### WHAT YOU HAVE TO DO:
For every entry that follows, return the words exactly and omit any picture.

### STUDY MATERIAL:
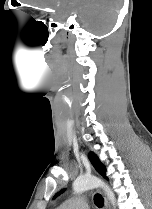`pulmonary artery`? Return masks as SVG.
Segmentation results:
<instances>
[{
    "label": "pulmonary artery",
    "mask_w": 152,
    "mask_h": 209,
    "mask_svg": "<svg viewBox=\"0 0 152 209\" xmlns=\"http://www.w3.org/2000/svg\"><path fill=\"white\" fill-rule=\"evenodd\" d=\"M59 209H89L88 200L85 196L74 197L64 202Z\"/></svg>",
    "instance_id": "1"
}]
</instances>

### EXERCISE RESPONSE:
`pulmonary artery`? Return masks as SVG.
Segmentation results:
<instances>
[{
    "label": "pulmonary artery",
    "mask_w": 152,
    "mask_h": 209,
    "mask_svg": "<svg viewBox=\"0 0 152 209\" xmlns=\"http://www.w3.org/2000/svg\"><path fill=\"white\" fill-rule=\"evenodd\" d=\"M59 209H89L88 200L85 196L74 197L64 202Z\"/></svg>",
    "instance_id": "1"
}]
</instances>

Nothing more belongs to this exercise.